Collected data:
###

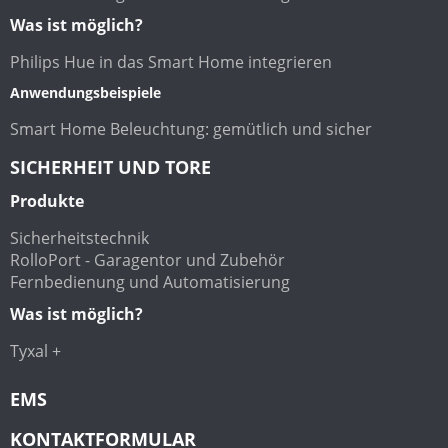
Was ist möglich?
Philips Hue in das Smart Home integrieren
Anwendungsbeispiele
Smart Home Beleuchtung: gemütlich und sicher
SICHERHEIT UND TORE
Produkte
Sicherheitstechnik
RolloPort - Garagentor und Zubehör
Fernbedienung und Automatisierung
Was ist möglich?
Tyxal +
EMS
KONTAKTFORMULAR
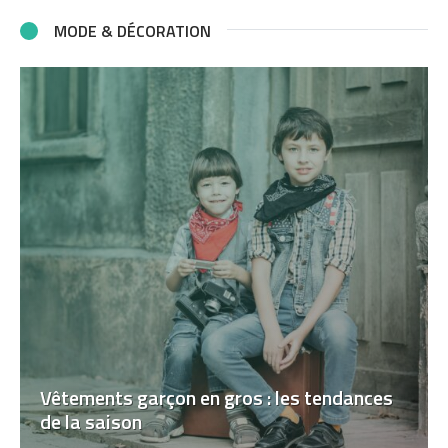
MODE & DÉCORATION
Vêtements garçon en gros : les tendances
de la saison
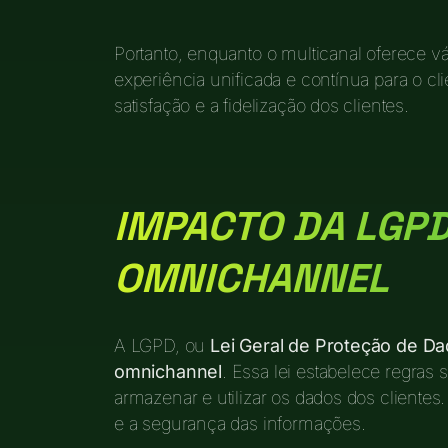
Portanto, enquanto o multicanal oferece 
experiência unificada e contínua para o cl
satisfação e a fidelização dos clientes.
IMPACTO DA LGP
OMNICHANNEL
A LGPD, ou
Lei Geral de Proteção de D
omnichannel
. Essa lei estabelece regra
armazenar e utilizar os dados dos clientes.
e a segurança das informações.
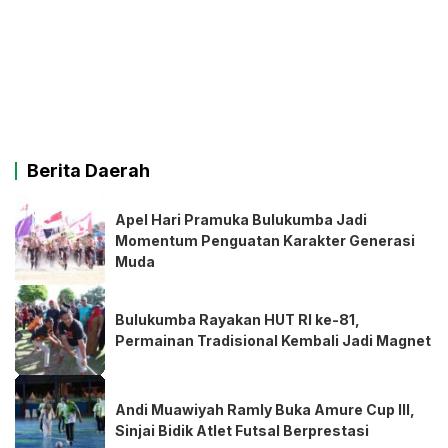
Berita Daerah
Apel Hari Pramuka Bulukumba Jadi
Momentum Penguatan Karakter Generasi
Muda
Bulukumba Rayakan HUT RI ke-81,
Permainan Tradisional Kembali Jadi Magnet
Andi Muawiyah Ramly Buka Amure Cup III,
Sinjai Bidik Atlet Futsal Berprestasi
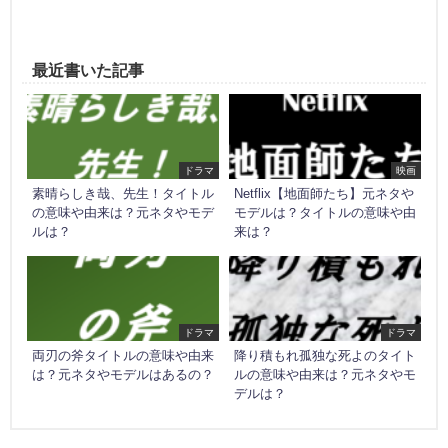
最近書いた記事
ドラマ
映画
素晴らしき哉、先生！タイトル
Netflix【地面師たち】元ネタや
の意味や由来は？元ネタやモデ
モデルは？タイトルの意味や由
ルは？
来は？
ドラマ
ドラマ
両刃の斧タイトルの意味や由来
降り積もれ孤独な死よのタイト
は？元ネタやモデルはあるの？
ルの意味や由来は？元ネタやモ
デルは？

###

» **What you will do**
Write out the records above in full and exactly, with no pictures.

» **Answer for this exercise**
Was ist möglich?
Philips Hue in das Smart Home integrieren
Anwendungsbeispiele
Smart Home Beleuchtung: gemütlich und sicher
SICHERHEIT UND TORE
Produkte
Sicherheitstechnik
RolloPort - Garagentor und Zubehör
Fernbedienung und Automatisierung
Was ist möglich?
Tyxal +
EMS
KONTAKTFORMULAR
MODE & DÉCORATION
Vêtements garçon en gros : les tendances
de la saison
Portanto, enquanto o multicanal oferece 
experiência unificada e contínua para o cl
satisfação e a fidelização dos clientes.
IMPACTO DA LGP
OMNICHANNEL
A LGPD, ou
Lei Geral de Proteção de D
omnichannel
. Essa lei estabelece regra
armazenar e utilizar os dados dos clientes.
e a segurança das informações.
Berita Daerah
Apel Hari Pramuka Bulukumba Jadi
Momentum Penguatan Karakter Generasi
Muda
Bulukumba Rayakan HUT RI ke-81,
Permainan Tradisional Kembali Jadi Magnet
Andi Muawiyah Ramly Buka Amure Cup III,
Sinjai Bidik Atlet Futsal Berprestasi
最近書いた記事
ドラマ
映画
素晴らしき哉、先生！タイトル
Netflix【地面師たち】元ネタや
の意味や由来は？元ネタやモデ
モデルは？タイトルの意味や由
ルは？
来は？
ドラマ
ドラマ
両刃の斧タイトルの意味や由来
降り積もれ孤独な死よのタイト
は？元ネタやモデルはあるの？
ルの意味や由来は？元ネタやモ
デルは？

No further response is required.